4. A ce discours Socrate répliqua : « Tu t'es fait, je crois, Antiphon, une si fâcheuse idée de mon existence que, j'en suis sûr, tu préférerais mourir que de vivre comme je vis. Eh bien donc, examinons en quoi tu trouves ma vie pénible. 5. Est-ce parce que, à l'opposé de ceux qui, prenant de l'argent, sont obligés de faire ce pour quoi on les paye, moi, qui ne reçois rien, je ne suis pas contraint de m'entretenir avec ceux qui me déplaisent ? Ou bien méprises-tu mon régime, sous prétexte que ma nourriture est moins saine et moins fortifiante que la tienne, ou que mes aliments, étant plus rares et plus coûteux, sont plus difficiles à trouver que les tiens, ou encore parce que les mets que tu te prépares te sont plus agréables que les miens ne le sont pour moi ? Ne sais-tu pas que plus on a de plaisir à manger, moins on a besoin d'assaisonnement, et que, plus on a de plaisir à boire, moins on a besoin d'une boisson qu'on n'a pas ?
[…]
9. Cela étant, penses-tu que tout cela puisse donner un plaisir égal à celui qu'on goûte à la pensée qu'on devient soi-même meilleur et qu'on acquiert des amis meilleurs ? Pour moi c'est la pensée que j'ai toujours.
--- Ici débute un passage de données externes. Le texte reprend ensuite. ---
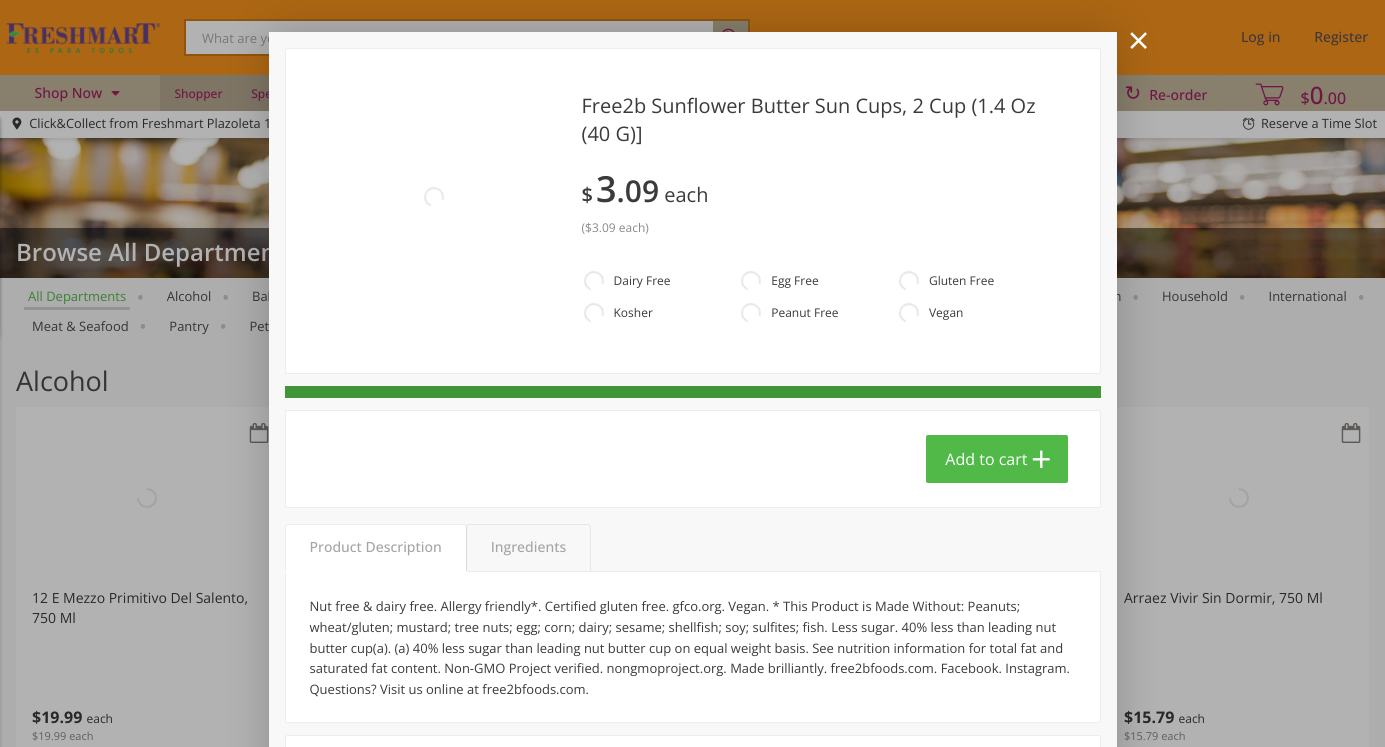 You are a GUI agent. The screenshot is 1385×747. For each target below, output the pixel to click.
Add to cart (986, 459)
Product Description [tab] (376, 547)
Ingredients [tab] (528, 547) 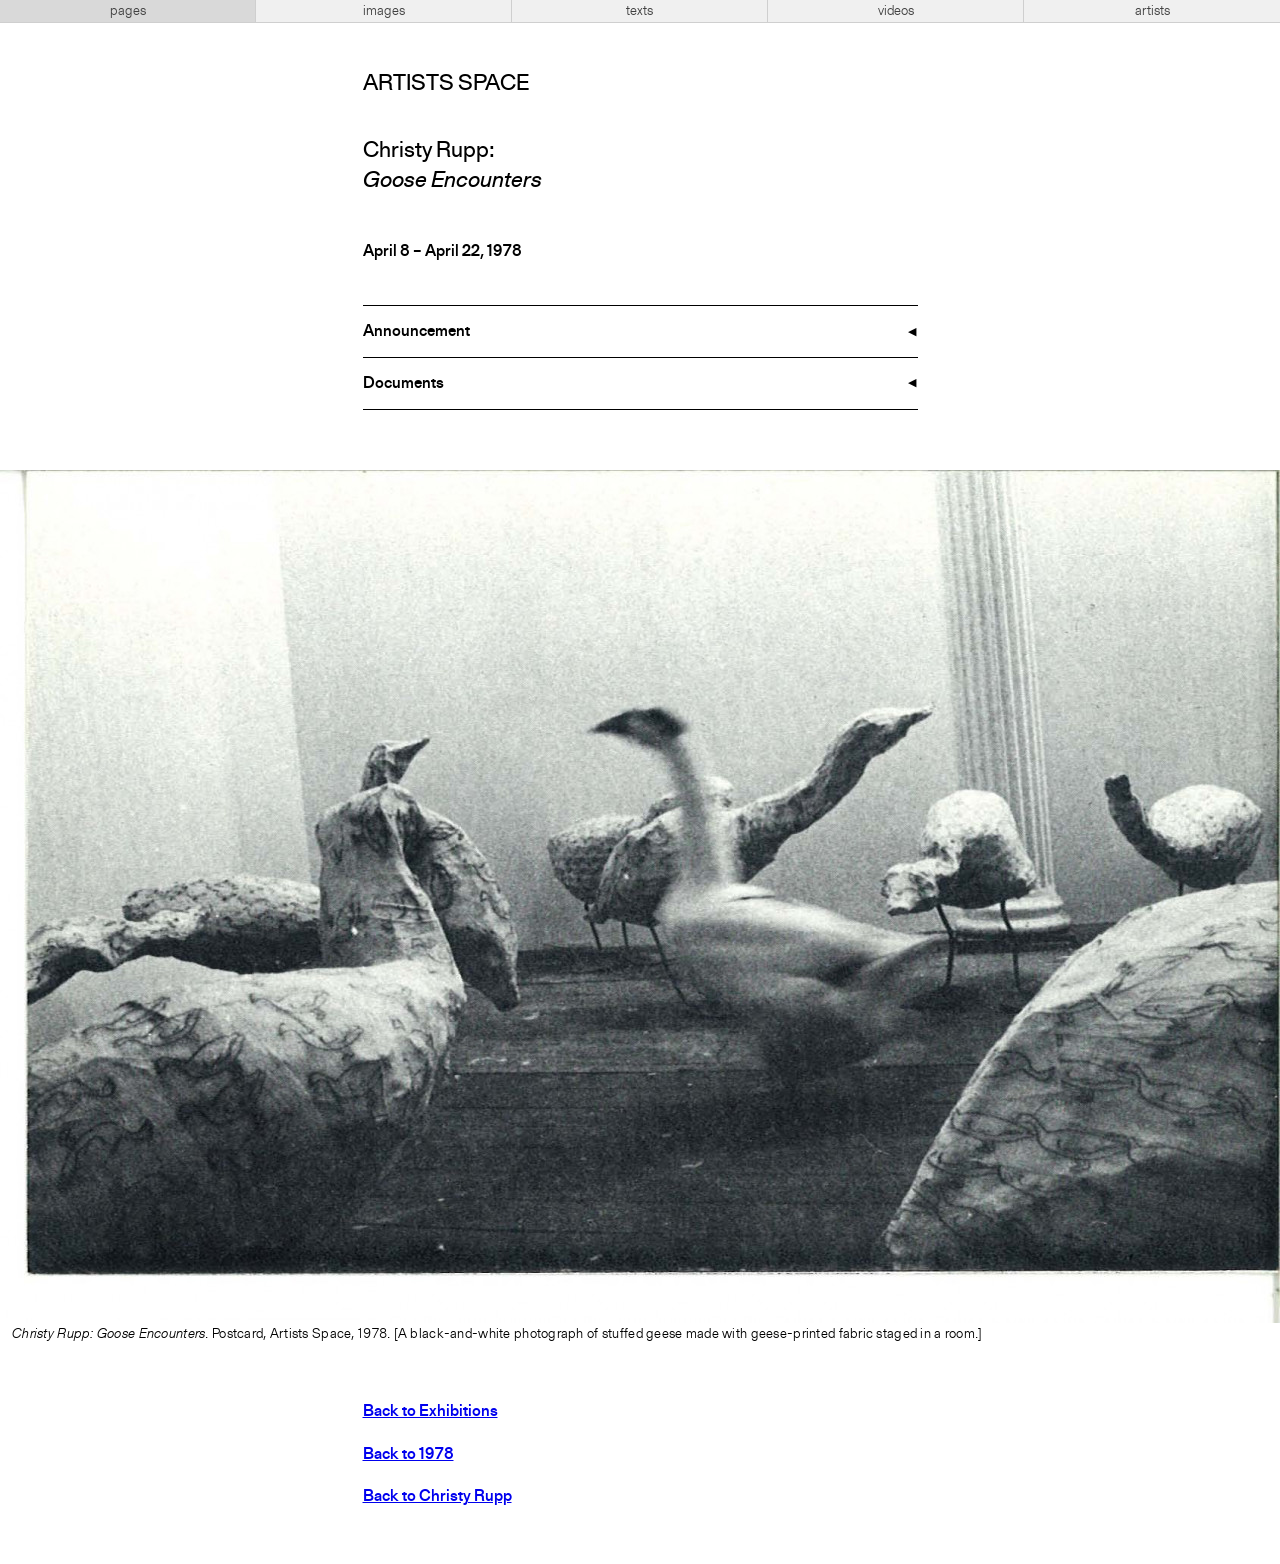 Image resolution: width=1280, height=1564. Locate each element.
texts (639, 11)
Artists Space (446, 84)
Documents (403, 384)
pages (128, 11)
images (384, 11)
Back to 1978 (408, 1455)
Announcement (416, 332)
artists (1152, 11)
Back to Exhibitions (430, 1412)
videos (896, 11) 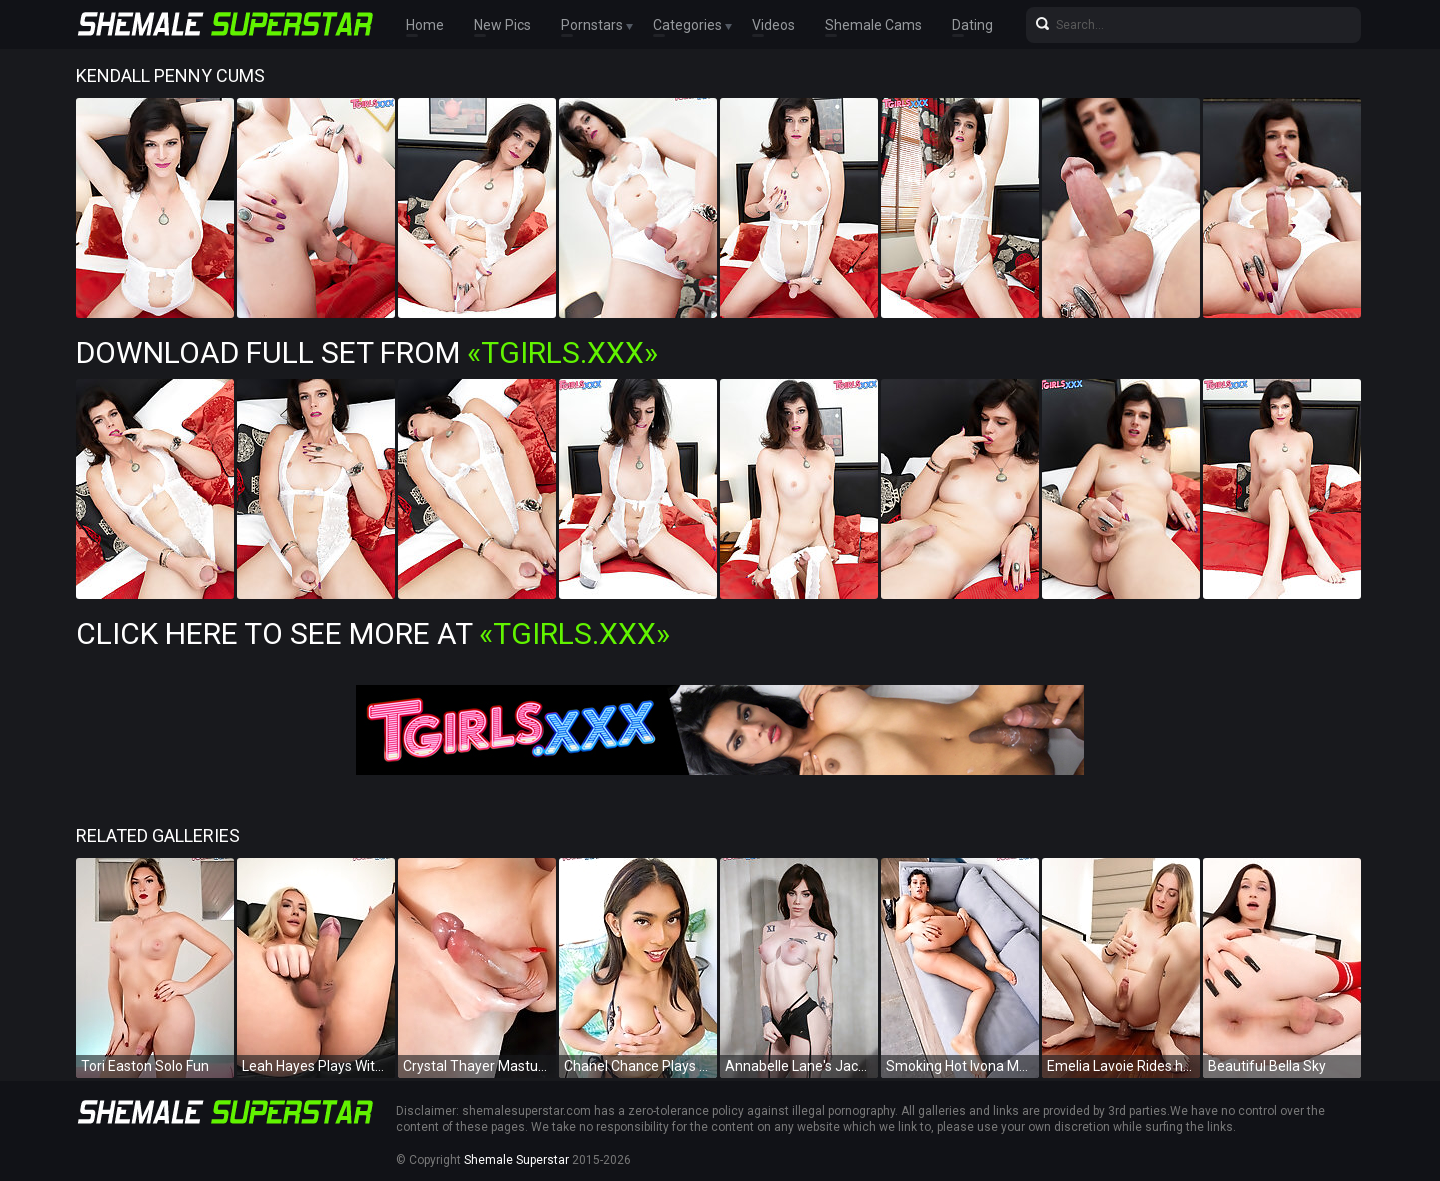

En outre, s'il faut servir ses amis ou sa patrie, lequel a le plus de loisir pour s'en occuper, de celui qui vit comme je fais, ou de celui dont tu trouves la vie heureuse ? S'il faut faire la guerre, qui la fera le plus facilement, de celui qui ne peut vivre sans une table somptueuse, ou de celui qui se contente de ce qu'il a sous la main ? En cas de siège, qui se rendra le plus vite, de celui qui a besoin des mets les plus difficiles à trouver, ou de celui qui se contente des plus faciles à obtenir ? 10. Tu sembles croire, Antiphon, que le bonheur consiste dans le luxe et la magnificence ; moi, je pense que c'est le propre de la divinité de n'avoir aucun besoin, que, moins on a de besoin, plus on se rapproche d'elle, et, comme divinité est la perfection même, que ce qui nous rapproche le plus de la divinité nous rapproche le plus de la perfection. »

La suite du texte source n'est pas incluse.